== WORK INSTRUCTION ==
Copy the entire listing, down to the final line, exactly.

== EXERCISE MATERIALS ==
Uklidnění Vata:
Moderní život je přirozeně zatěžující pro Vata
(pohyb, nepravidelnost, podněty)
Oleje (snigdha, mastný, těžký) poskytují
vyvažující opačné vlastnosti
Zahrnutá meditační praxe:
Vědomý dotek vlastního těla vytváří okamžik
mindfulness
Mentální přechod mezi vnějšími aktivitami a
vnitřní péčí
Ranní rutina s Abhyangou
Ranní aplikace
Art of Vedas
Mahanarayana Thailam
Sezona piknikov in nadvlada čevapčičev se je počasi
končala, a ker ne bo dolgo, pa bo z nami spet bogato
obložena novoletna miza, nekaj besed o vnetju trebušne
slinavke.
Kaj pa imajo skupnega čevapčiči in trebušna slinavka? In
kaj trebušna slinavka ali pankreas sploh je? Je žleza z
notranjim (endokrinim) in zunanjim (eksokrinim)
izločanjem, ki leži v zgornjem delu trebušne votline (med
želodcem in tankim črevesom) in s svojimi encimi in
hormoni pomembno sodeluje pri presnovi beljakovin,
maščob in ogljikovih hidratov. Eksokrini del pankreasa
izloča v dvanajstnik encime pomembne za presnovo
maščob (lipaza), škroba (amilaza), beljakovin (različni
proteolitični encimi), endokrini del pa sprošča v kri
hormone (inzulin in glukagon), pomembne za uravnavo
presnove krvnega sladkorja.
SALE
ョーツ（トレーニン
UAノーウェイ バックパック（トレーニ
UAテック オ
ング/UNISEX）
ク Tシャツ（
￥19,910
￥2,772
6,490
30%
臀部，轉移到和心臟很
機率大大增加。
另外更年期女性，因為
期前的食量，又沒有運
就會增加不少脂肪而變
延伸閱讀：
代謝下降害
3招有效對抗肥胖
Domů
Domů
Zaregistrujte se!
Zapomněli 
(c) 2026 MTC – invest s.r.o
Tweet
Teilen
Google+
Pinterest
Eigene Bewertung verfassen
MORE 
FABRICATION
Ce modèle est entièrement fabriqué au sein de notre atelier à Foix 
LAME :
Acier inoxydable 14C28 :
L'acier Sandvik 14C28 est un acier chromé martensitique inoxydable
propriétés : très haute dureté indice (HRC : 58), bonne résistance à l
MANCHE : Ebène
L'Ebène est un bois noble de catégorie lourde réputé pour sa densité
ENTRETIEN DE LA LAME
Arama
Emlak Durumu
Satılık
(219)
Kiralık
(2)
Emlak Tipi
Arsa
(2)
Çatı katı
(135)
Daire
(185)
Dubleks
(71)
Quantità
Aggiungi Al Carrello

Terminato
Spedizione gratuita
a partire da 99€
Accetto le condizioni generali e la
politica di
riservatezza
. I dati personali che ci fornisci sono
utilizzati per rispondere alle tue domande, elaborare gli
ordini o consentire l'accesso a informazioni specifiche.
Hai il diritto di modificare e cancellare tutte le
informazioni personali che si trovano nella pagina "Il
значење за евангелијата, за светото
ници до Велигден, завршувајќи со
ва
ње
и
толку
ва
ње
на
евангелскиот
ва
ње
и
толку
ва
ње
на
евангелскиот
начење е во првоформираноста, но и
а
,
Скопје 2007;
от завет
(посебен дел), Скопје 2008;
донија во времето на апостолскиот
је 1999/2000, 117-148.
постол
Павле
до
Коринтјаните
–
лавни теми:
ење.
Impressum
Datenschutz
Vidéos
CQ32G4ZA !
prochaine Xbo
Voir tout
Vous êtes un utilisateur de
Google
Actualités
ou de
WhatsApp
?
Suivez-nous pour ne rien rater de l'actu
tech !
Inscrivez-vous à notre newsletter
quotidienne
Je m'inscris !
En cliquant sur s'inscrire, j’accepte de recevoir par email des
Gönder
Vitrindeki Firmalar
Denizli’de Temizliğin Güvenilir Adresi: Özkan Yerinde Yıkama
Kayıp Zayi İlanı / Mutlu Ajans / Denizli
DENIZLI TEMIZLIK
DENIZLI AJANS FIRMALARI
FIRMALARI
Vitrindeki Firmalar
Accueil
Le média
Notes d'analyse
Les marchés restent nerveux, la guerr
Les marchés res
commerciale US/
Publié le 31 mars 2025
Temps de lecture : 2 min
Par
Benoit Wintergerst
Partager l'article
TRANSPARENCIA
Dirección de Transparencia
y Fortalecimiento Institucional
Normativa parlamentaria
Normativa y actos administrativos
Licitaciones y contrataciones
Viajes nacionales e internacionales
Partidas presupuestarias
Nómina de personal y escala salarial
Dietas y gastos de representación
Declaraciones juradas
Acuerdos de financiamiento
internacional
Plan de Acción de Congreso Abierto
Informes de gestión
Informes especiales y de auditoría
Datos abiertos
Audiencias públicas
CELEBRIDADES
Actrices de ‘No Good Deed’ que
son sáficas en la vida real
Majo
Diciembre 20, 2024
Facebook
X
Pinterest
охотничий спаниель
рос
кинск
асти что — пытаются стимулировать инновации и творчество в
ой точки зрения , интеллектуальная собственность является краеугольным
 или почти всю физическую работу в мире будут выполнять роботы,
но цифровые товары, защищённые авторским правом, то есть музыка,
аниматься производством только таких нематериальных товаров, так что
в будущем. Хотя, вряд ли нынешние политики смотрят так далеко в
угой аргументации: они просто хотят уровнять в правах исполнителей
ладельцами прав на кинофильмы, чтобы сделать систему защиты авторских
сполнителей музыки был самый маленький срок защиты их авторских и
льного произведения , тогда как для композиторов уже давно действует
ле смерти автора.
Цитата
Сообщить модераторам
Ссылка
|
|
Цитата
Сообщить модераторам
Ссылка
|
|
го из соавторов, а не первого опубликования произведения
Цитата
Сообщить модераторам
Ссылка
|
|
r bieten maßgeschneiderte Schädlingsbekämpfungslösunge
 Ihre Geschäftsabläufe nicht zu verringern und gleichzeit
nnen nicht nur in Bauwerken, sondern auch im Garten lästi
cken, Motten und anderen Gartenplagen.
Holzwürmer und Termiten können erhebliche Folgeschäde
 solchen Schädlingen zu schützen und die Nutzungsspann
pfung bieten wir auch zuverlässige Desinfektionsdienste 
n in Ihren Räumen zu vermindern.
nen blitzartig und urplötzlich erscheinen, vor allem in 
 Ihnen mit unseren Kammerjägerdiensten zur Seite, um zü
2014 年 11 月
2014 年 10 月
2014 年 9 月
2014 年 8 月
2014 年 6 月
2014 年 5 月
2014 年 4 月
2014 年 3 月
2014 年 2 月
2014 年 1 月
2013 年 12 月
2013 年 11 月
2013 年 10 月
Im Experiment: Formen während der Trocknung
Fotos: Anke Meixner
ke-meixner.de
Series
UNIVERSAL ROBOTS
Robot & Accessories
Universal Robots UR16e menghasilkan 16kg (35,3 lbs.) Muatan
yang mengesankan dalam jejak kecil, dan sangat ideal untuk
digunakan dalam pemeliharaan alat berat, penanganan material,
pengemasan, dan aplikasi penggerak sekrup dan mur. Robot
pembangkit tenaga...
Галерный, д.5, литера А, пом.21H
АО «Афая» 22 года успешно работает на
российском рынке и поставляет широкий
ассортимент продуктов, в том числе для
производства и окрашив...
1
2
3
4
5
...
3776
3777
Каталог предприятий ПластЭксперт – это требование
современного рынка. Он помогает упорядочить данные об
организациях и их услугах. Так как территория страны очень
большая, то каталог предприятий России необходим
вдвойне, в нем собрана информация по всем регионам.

== OUTPUT FOR THIS EXERCISE ==
Uklidnění Vata:
Moderní život je přirozeně zatěžující pro Vata
(pohyb, nepravidelnost, podněty)
Oleje (snigdha, mastný, těžký) poskytují
vyvažující opačné vlastnosti
Zahrnutá meditační praxe:
Vědomý dotek vlastního těla vytváří okamžik
mindfulness
Mentální přechod mezi vnějšími aktivitami a
vnitřní péčí
Ranní rutina s Abhyangou
Ranní aplikace
Art of Vedas
Mahanarayana Thailam
Sezona piknikov in nadvlada čevapčičev se je počasi
končala, a ker ne bo dolgo, pa bo z nami spet bogato
obložena novoletna miza, nekaj besed o vnetju trebušne
slinavke.
Kaj pa imajo skupnega čevapčiči in trebušna slinavka? In
kaj trebušna slinavka ali pankreas sploh je? Je žleza z
notranjim (endokrinim) in zunanjim (eksokrinim)
izločanjem, ki leži v zgornjem delu trebušne votline (med
želodcem in tankim črevesom) in s svojimi encimi in
hormoni pomembno sodeluje pri presnovi beljakovin,
maščob in ogljikovih hidratov. Eksokrini del pankreasa
izloča v dvanajstnik encime pomembne za presnovo
maščob (lipaza), škroba (amilaza), beljakovin (različni
proteolitični encimi), endokrini del pa sprošča v kri
hormone (inzulin in glukagon), pomembne za uravnavo
presnove krvnega sladkorja.
SALE
ョーツ（トレーニン
UAノーウェイ バックパック（トレーニ
UAテック オ
ング/UNISEX）
ク Tシャツ（
￥19,910
￥2,772
6,490
30%
臀部，轉移到和心臟很
機率大大增加。
另外更年期女性，因為
期前的食量，又沒有運
就會增加不少脂肪而變
延伸閱讀：
代謝下降害
3招有效對抗肥胖
Domů
Domů
Zaregistrujte se!
Zapomněli 
(c) 2026 MTC – invest s.r.o
Tweet
Teilen
Google+
Pinterest
Eigene Bewertung verfassen
MORE 
FABRICATION
Ce modèle est entièrement fabriqué au sein de notre atelier à Foix 
LAME :
Acier inoxydable 14C28 :
L'acier Sandvik 14C28 est un acier chromé martensitique inoxydable
propriétés : très haute dureté indice (HRC : 58), bonne résistance à l
MANCHE : Ebène
L'Ebène est un bois noble de catégorie lourde réputé pour sa densité
ENTRETIEN DE LA LAME
Arama
Emlak Durumu
Satılık
(219)
Kiralık
(2)
Emlak Tipi
Arsa
(2)
Çatı katı
(135)
Daire
(185)
Dubleks
(71)
Quantità
Aggiungi Al Carrello

Terminato
Spedizione gratuita
a partire da 99€
Accetto le condizioni generali e la
politica di
riservatezza
. I dati personali che ci fornisci sono
utilizzati per rispondere alle tue domande, elaborare gli
ordini o consentire l'accesso a informazioni specifiche.
Hai il diritto di modificare e cancellare tutte le
informazioni personali che si trovano nella pagina "Il
значење за евангелијата, за светото
ници до Велигден, завршувајќи со
ва
ње
и
толку
ва
ње
на
евангелскиот
ва
ње
и
толку
ва
ње
на
евангелскиот
начење е во првоформираноста, но и
а
,
Скопје 2007;
от завет
(посебен дел), Скопје 2008;
донија во времето на апостолскиот
је 1999/2000, 117-148.
постол
Павле
до
Коринтјаните
–
лавни теми:
ење.
Impressum
Datenschutz
Vidéos
CQ32G4ZA !
prochaine Xbo
Voir tout
Vous êtes un utilisateur de
Google
Actualités
ou de
WhatsApp
?
Suivez-nous pour ne rien rater de l'actu
tech !
Inscrivez-vous à notre newsletter
quotidienne
Je m'inscris !
En cliquant sur s'inscrire, j’accepte de recevoir par email des
Gönder
Vitrindeki Firmalar
Denizli’de Temizliğin Güvenilir Adresi: Özkan Yerinde Yıkama
Kayıp Zayi İlanı / Mutlu Ajans / Denizli
DENIZLI TEMIZLIK
DENIZLI AJANS FIRMALARI
FIRMALARI
Vitrindeki Firmalar
Accueil
Le média
Notes d'analyse
Les marchés restent nerveux, la guerr
Les marchés res
commerciale US/
Publié le 31 mars 2025
Temps de lecture : 2 min
Par
Benoit Wintergerst
Partager l'article
TRANSPARENCIA
Dirección de Transparencia
y Fortalecimiento Institucional
Normativa parlamentaria
Normativa y actos administrativos
Licitaciones y contrataciones
Viajes nacionales e internacionales
Partidas presupuestarias
Nómina de personal y escala salarial
Dietas y gastos de representación
Declaraciones juradas
Acuerdos de financiamiento
internacional
Plan de Acción de Congreso Abierto
Informes de gestión
Informes especiales y de auditoría
Datos abiertos
Audiencias públicas
CELEBRIDADES
Actrices de ‘No Good Deed’ que
son sáficas en la vida real
Majo
Diciembre 20, 2024
Facebook
X
Pinterest
охотничий спаниель
рос
кинск
асти что — пытаются стимулировать инновации и творчество в
ой точки зрения , интеллектуальная собственность является краеугольным
 или почти всю физическую работу в мире будут выполнять роботы,
но цифровые товары, защищённые авторским правом, то есть музыка,
аниматься производством только таких нематериальных товаров, так что
в будущем. Хотя, вряд ли нынешние политики смотрят так далеко в
угой аргументации: они просто хотят уровнять в правах исполнителей
ладельцами прав на кинофильмы, чтобы сделать систему защиты авторских
сполнителей музыки был самый маленький срок защиты их авторских и
льного произведения , тогда как для композиторов уже давно действует
ле смерти автора.
Цитата
Сообщить модераторам
Ссылка
|
|
Цитата
Сообщить модераторам
Ссылка
|
|
го из соавторов, а не первого опубликования произведения
Цитата
Сообщить модераторам
Ссылка
|
|
r bieten maßgeschneiderte Schädlingsbekämpfungslösunge
 Ihre Geschäftsabläufe nicht zu verringern und gleichzeit
nnen nicht nur in Bauwerken, sondern auch im Garten lästi
cken, Motten und anderen Gartenplagen.
Holzwürmer und Termiten können erhebliche Folgeschäde
 solchen Schädlingen zu schützen und die Nutzungsspann
pfung bieten wir auch zuverlässige Desinfektionsdienste 
n in Ihren Räumen zu vermindern.
nen blitzartig und urplötzlich erscheinen, vor allem in 
 Ihnen mit unseren Kammerjägerdiensten zur Seite, um zü
2014 年 11 月
2014 年 10 月
2014 年 9 月
2014 年 8 月
2014 年 6 月
2014 年 5 月
2014 年 4 月
2014 年 3 月
2014 年 2 月
2014 年 1 月
2013 年 12 月
2013 年 11 月
2013 年 10 月
Im Experiment: Formen während der Trocknung
Fotos: Anke Meixner
ke-meixner.de
Series
UNIVERSAL ROBOTS
Robot & Accessories
Universal Robots UR16e menghasilkan 16kg (35,3 lbs.) Muatan
yang mengesankan dalam jejak kecil, dan sangat ideal untuk
digunakan dalam pemeliharaan alat berat, penanganan material,
pengemasan, dan aplikasi penggerak sekrup dan mur. Robot
pembangkit tenaga...
Галерный, д.5, литера А, пом.21H
АО «Афая» 22 года успешно работает на
российском рынке и поставляет широкий
ассортимент продуктов, в том числе для
производства и окрашив...
1
2
3
4
5
...
3776
3777
Каталог предприятий ПластЭксперт – это требование
современного рынка. Он помогает упорядочить данные об
организациях и их услугах. Так как территория страны очень
большая, то каталог предприятий России необходим
вдвойне, в нем собрана информация по всем регионам.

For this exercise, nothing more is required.